Introdução à Teoria dos Grafos – Aula 3 – Conectando cidades
Introduction to Graph Theory Problem
Overview of the Problem
- The session begins with an introduction to a new problem related to graph theory, emphasizing its simplicity and mathematical nature.
- The problem involves nine creatively named cities (City 1 through City 9) and the construction of roads between them based on specific rules.
Road Connection Rules
- Roads will connect City A to City B if the number formed by their labels (AB) is divisible by 3. For example, City 1 can connect to City 2 because 12 is divisible by 3.
- However, connections are not possible if the resulting number is not a multiple of three; for instance, City 1 cannot connect to City 3 since 13 is not divisible by 3.
Objective of the Problem
- The main question posed is whether it’s possible to travel from City 1 to City 9 using these road connections, given that direct connections may not exist due to divisibility constraints.
Divisibility Criteria Explained
Understanding Divisibility by Three
- A number is divisible by three if the sum of its digits is also a multiple of three.

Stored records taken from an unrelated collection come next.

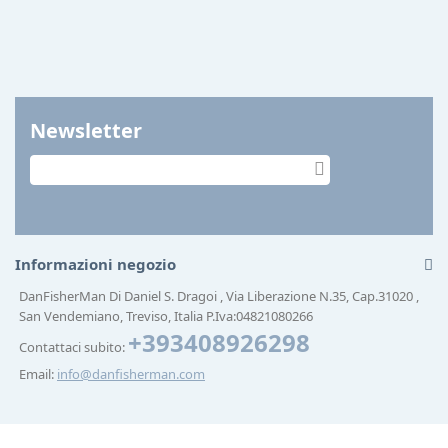
Newsletter
Informazioni negozio
DanFisherMan Di Daniel S. Dragoi , Via Liberazione N.35, Cap.31020 ,
San Vendemiano, Treviso, Italia P.Iva:04821080266
+393408926298
Contattaci subito:
Email:
info@danfisherman.com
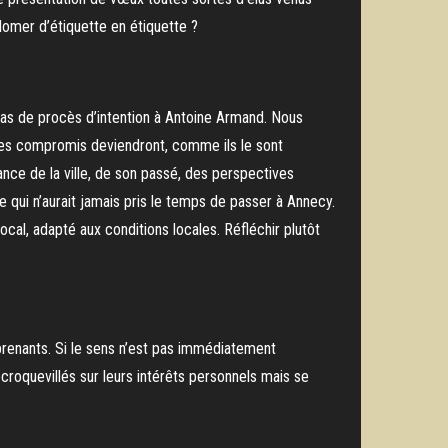
alomer d’étiquette en étiquette ?
 pas de procès d’intention à Antoine Armand. Nous
 les compromis deviendront, comme ils le sont
ance de la ville, de son passé, des perspectives
e qui n’aurait jamais pris le temps de passer à Annecy.
cal, adapté aux conditions locales. Réfléchir plutôt
urprenants. Si le sens n’est pas immédiatement
ecroquevillés sur leurs intérêts personnels mais se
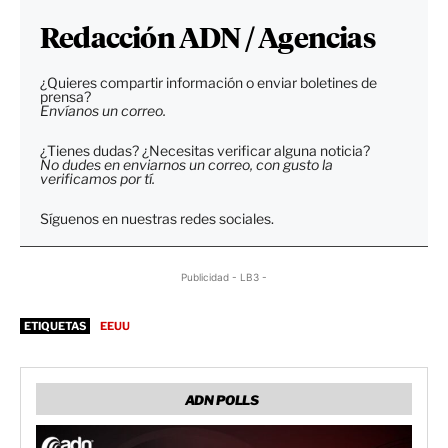
Redacción ADN / Agencias
¿Quieres compartir información o enviar boletines de
prensa?
Envíanos un correo.
¿Tienes dudas? ¿Necesitas verificar alguna noticia?
No dudes en enviarnos un correo, con gusto la
verificamos por tí.
Síguenos en nuestras redes sociales.
Publicidad - LB3 -
ETIQUETAS
EEUU
ADN POLLS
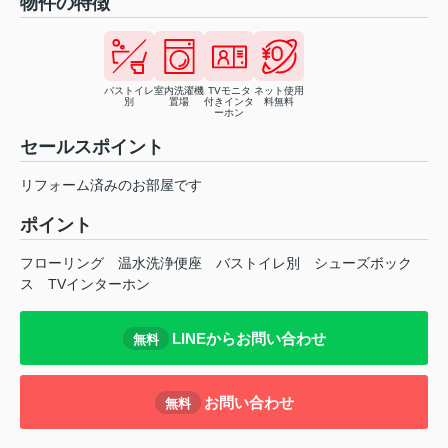
物件の特徴
バストイレ
室内洗濯機
TVモニタ
ネット使用
別
置場
付きインタ
料無料
ーホン
セールスポイント
リフォーム済みのお部屋です
ポイント
フローリング
温水洗浄便座
バストイレ別
シューズボック
ス
TVインターホン
LINEからお問い合わせ
無料
お問い合わせ
無料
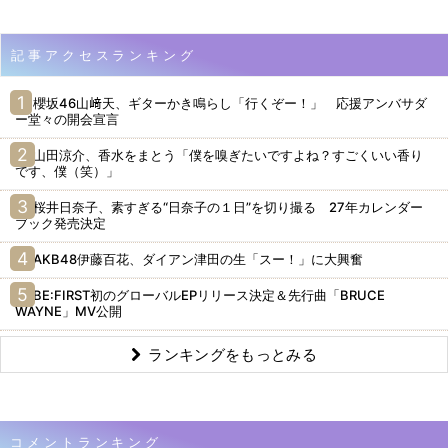
記事アクセスランキング
櫻坂46山﨑天、ギターかき鳴らし「行くぞー！」 応援アンバサダ
ー堂々の開会宣言
山田涼介、香水をまとう「僕を嗅ぎたいですよね？すごくいい香り
です、僕（笑）」
桜井日奈子、素すぎる“日奈子の１日”を切り撮る 27年カレンダー
ブック発売決定
AKB48伊藤百花、ダイアン津田の生「スー！」に大興奮
BE:FIRST初のグローバルEPリリース決定＆先行曲「BRUCE
WAYNE」MV公開
ランキングをもっとみる
コメントランキング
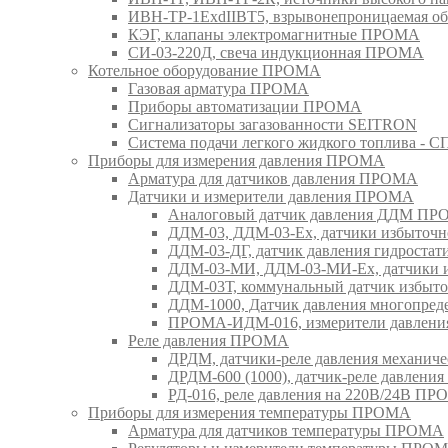
ИВН-ТР-1ExdIIBT5, взрывонепроницаемая 
КЭГ, клапаны электромагнитные ПРОМА
СИ-03-220Д, свеча индукционная ПРОМА
Котельное оборудование ПРОМА
Газовая арматура ПРОМА
Приборы автоматизации ПРОМА
Сигнализаторы загазованности SEITRON
Система подачи легкого жидкого топлива 
Приборы для измерения давления ПРОМА
Арматура для датчиков давления ПРОМА
Датчики и измерители давления ПРОМА
Аналоговый датчик давления ДДМ П
ДДМ-03, ДДМ-03-Ех, датчики избыточн
ДДМ-03-ДГ, датчик давления гидрост
ДДМ-03-МИ, ДДМ-03-МИ-Ех, датчики из
ДДМ-03Т, коммунальный датчик избыт
ДДМ-1000, Датчик давления многопр
ПРОМА-ИДМ-016, измерители давлен
Реле давления ПРОМА
ДРДМ, датчики-реле давления механи
ДРДМ-600 (1000), датчик-реле давлен
РД-016, реле давления на 220В/24В П
Приборы для измерения температуры ПРОМА
Арматура для датчиков температуры ПРОМА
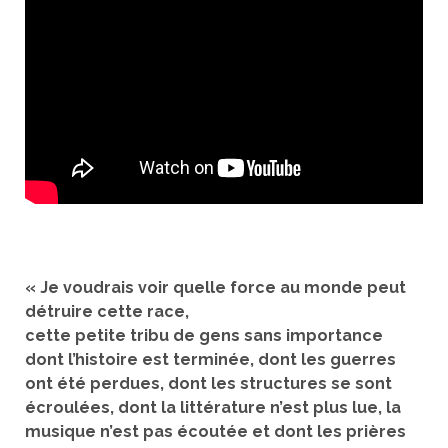
« Je voudrais voir quelle force au monde
peut
détruire cette race,
cette petite tribu de gens sans importance
dont l’histoire est terminée, dont les guerres
ont été perdues, dont les structures se sont
écroulées, dont la littérature n’est plus lue, la
musique n’est pas écoutée et dont les prières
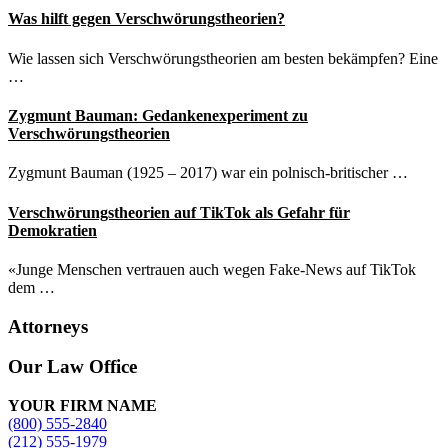
Was hilft gegen Verschwörungstheorien?
Wie lassen sich Verschwörungstheorien am besten bekämpfen? Eine
…
Zygmunt Bauman: Gedankenexperiment zu
Verschwörungstheorien
Zygmunt Bauman (1925 – 2017) war ein polnisch-britischer …
Verschwörungstheorien auf TikTok als Gefahr für
Demokratien
«Junge Menschen vertrauen auch wegen Fake-News auf TikTok
dem …
Attorneys
Site
Our Law Office
Footer
YOUR FIRM NAME
(800) 555-2840
(212) 555-1979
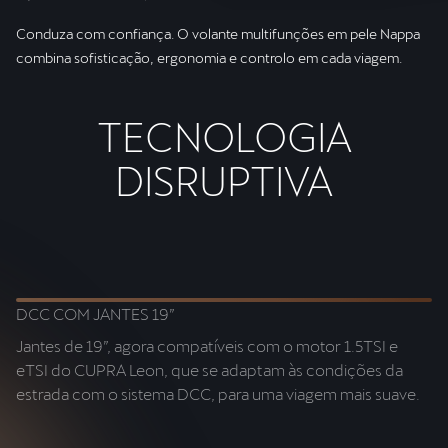
Conduza com confiança. O volante multifunções em pele Nappa
combina sofisticação, ergonomia e controlo em cada viagem.
TECNOLOGIA
DISRUPTIVA
DCC COM JANTES 19”
T
Jantes de 19”, agora compatíveis com o motor 1.5TSI e
Si
eTSI do CUPRA Leon, que se adaptam às condições da
cr
estrada com o sistema DCC, para uma viagem mais suave.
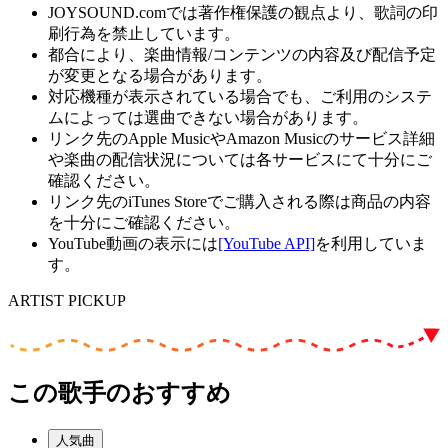
JOYSOUND.comでは著作権保護の観点より、歌詞の印
刷行為を禁止しています。
都合により、楽曲情報/コンテンツの内容及び配信予定
が変更となる場合があります。
対応機種が表示されている場合でも、ご利用のシステ
ムによっては選曲できない場合があります。
リンク先のApple MusicやAmazon Musicのサービス詳細
や楽曲の配信状況については各サービスにて十分にご
確認ください。
リンク先のiTunes Storeでご購入される際は商品の内容
を十分にご確認ください。
YouTube動画の表示には
[YouTube API]
を利用していま
す。
ARTIST PICKUP
この歌手のおすすめ
人気曲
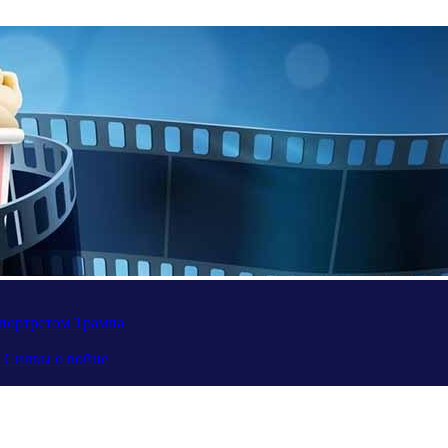
портретом Трампа
а Силвы о войне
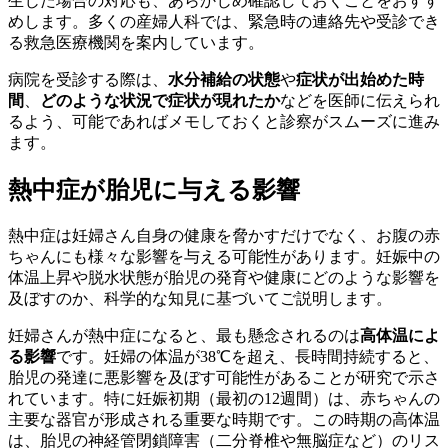
生じた場合の対応も、あらかじめ確認しておくことをおすす
めします。多くの産婦人科では、緊急時の連絡先や受診でき
る救急医療機関を案内しています。
病院を受診する際は、
水分補給の状態
や
症状が出始めた時
間
、
どのような状況で症状が現れたか
などを医師に伝えられ
るよう、可能であればメモしておくと診察がスムーズに進み
ます。
熱中症が胎児に与える影響
熱中症は妊婦さん自身の健康を脅かすだけでなく、お腹の赤
ちゃんにも様々な影響を与える可能性があります。妊娠中の
体温上昇や脱水状態が胎児の発育や健康にどのような影響を
及ぼすのか、科学的な知見に基づいてご説明します。
妊婦さんが熱中症になると、最も懸念されるのは
高体温によ
る影響
です。妊婦の体温が38℃を超え、長時間持続すると、
胎児の発達に悪影響を及ぼす可能性があることが研究で示さ
れています。特に妊娠初期（最初の12週間）は、赤ちゃんの
主要な器官が形成される重要な時期です。この時期の高体温
は、胎児の神経管閉鎖障害（二分脊椎や無脳症など）のリス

This rule will be applied throughout the problem-solving process.
- Since only two-digit numbers are considered, both digits must be chosen carefully so that their sum meets this divisibility criterion.
Connecting Digits Based on Remainders
- If one digit (A) is a multiple of three, then the other digit (B) must also be a multiple of three for their sum to remain divisible by three.

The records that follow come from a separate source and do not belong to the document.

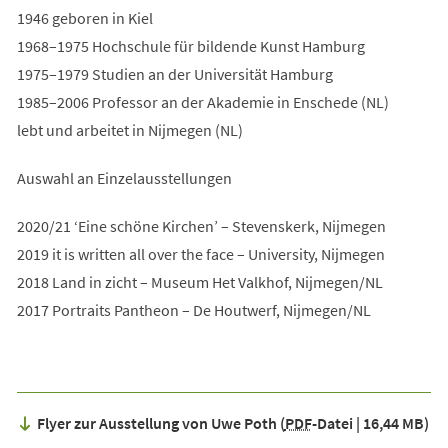
1946 geboren in Kiel
1968–1975 Hochschule für bildende Kunst Hamburg
1975–1979 Studien an der Universität Hamburg
1985–2006 Professor an der Akademie in Enschede (NL)
lebt und arbeitet in Nijmegen (NL)
Auswahl an Einzelausstellungen
2020/21 ‘Eine schöne Kirchen’ – Stevenskerk, Nijmegen
2019 it is written all over the face – University, Nijmegen
2018 Land in zicht – Museum Het Valkhof, Nijmegen/NL
2017 Portraits Pantheon – De Houtwerf, Nijmegen/NL
Flyer zur Ausstellung von Uwe Poth
PDF
-Datei
16,44 MB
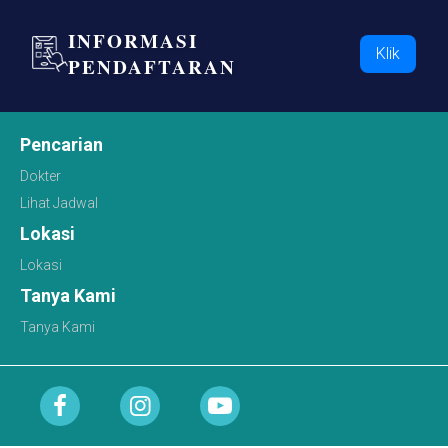
INFORMASI
Klik
PENDAFTARAN
Pencarian
Dokter
Lihat Jadwal
Lokasi
Lokasi
Tanya Kami
Tanya Kami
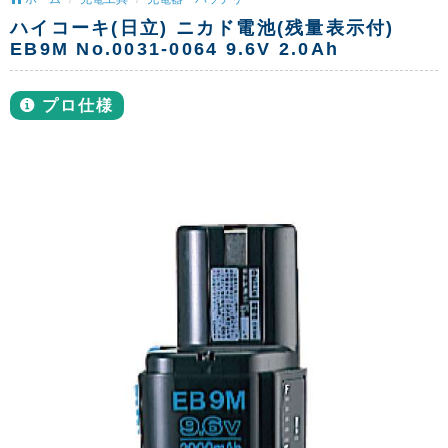
ハイコーキ(日立) ニカド電池(残量表示付)
EB9M No.0031-0064 9.6V 2.0Ah
プロ仕様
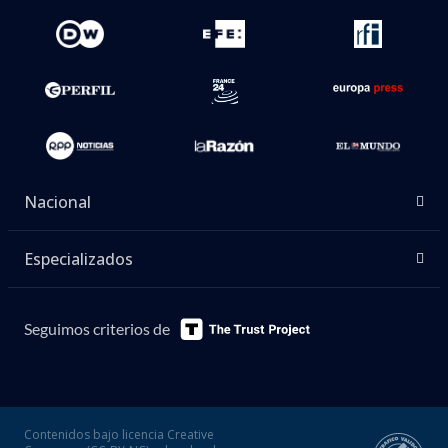
Nacional
Especializados
Seguimos criterios de
Contenidos bajo licencia Creative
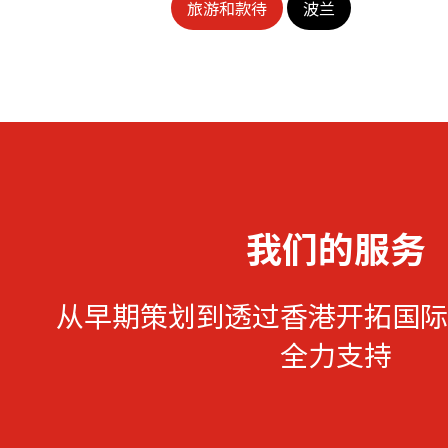
旅游和款待
波兰
我们的服务
从早期策划到透过香港开拓国际
全力支持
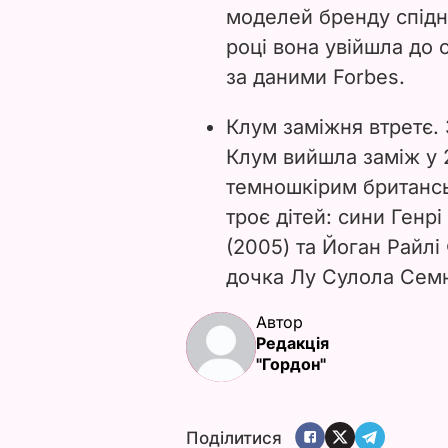
моделей бренду спіднь
році вона увійшла до 
за даними Forbes.
Клум заміжня втретє. 
Клум вийшла заміж у 2
темношкірим британс
троє дітей: сини Ген
(2005) та Йоган Райлі
дочка Лу Сулола Семю
Автор
Редакція
"Гордон"
Поділитися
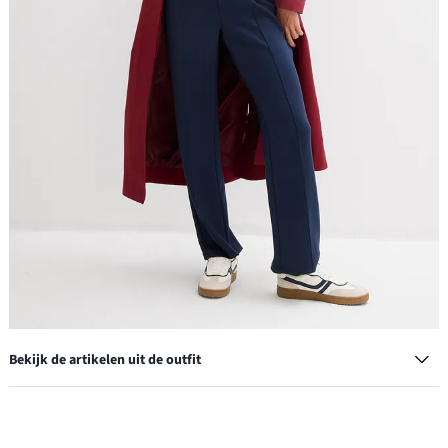
Bekijk de artikelen uit de outfit
Sweatpants van een zachte viscosemixs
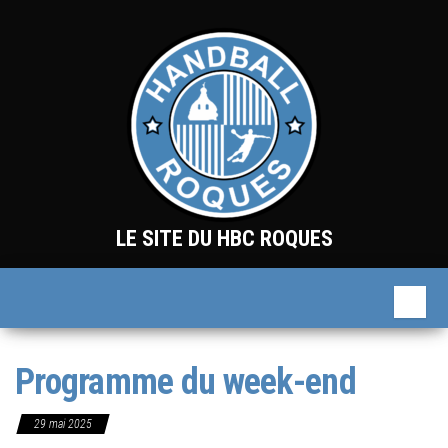
Skip
to
the
content
LE SITE DU HBC ROQUES
Programme du week-end
29 mai 2025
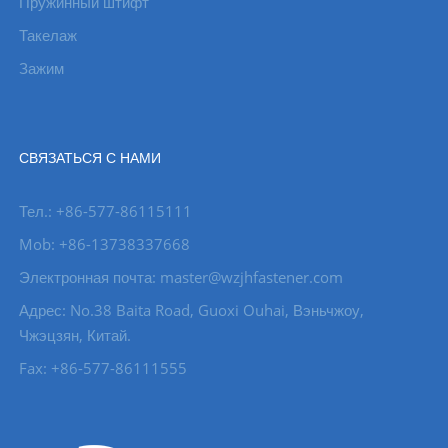
Пружинный штифт
Такелаж
Зажим
СВЯЗАТЬСЯ С НАМИ
Тел.: +86-577-86115111
Mob: +86-13738337668
Электронная почта: master@wzjhfastener.com
Адрес: No.38 Baita Road, Guoxi Ouhai, Вэньчжоу,
Чжэцзян, Китай.
Fax: +86-577-86111555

- Conversely, if A leaves a remainder when divided by three (either remainder one or two), B must leave a different remainder in order for their combined total to be divisible by three.
Graph Construction and Analysis
Identifying Valid Connections
- The analysis continues with identifying which digits can connect based on their remainders when divided by three.
- Specific pairs are established: digits leaving remainder one cannot connect with each other but can connect with those leaving remainder two.
Visual Representation Challenges
- As connections are mapped out visually, it becomes apparent that certain configurations complicate understanding potential routes between cities.
- Adjustments in visual representation are suggested for clarity in analyzing how cities interconnect under these rules.
Understanding Circuit Connections
Class Connections and Limitations
- The speaker discusses the connections between elements in a circuit, emphasizing that only certain elements can be linked based on their classification (green and yellow).
- It is noted that connections can only be made between specific classes of elements, leading to a division in the graphical representation of the circuit.
- A comparison is drawn to previous discussions about planets, illustrating that being in one part of a circuit (red) prevents access to another part (orange), highlighting limitations in connectivity.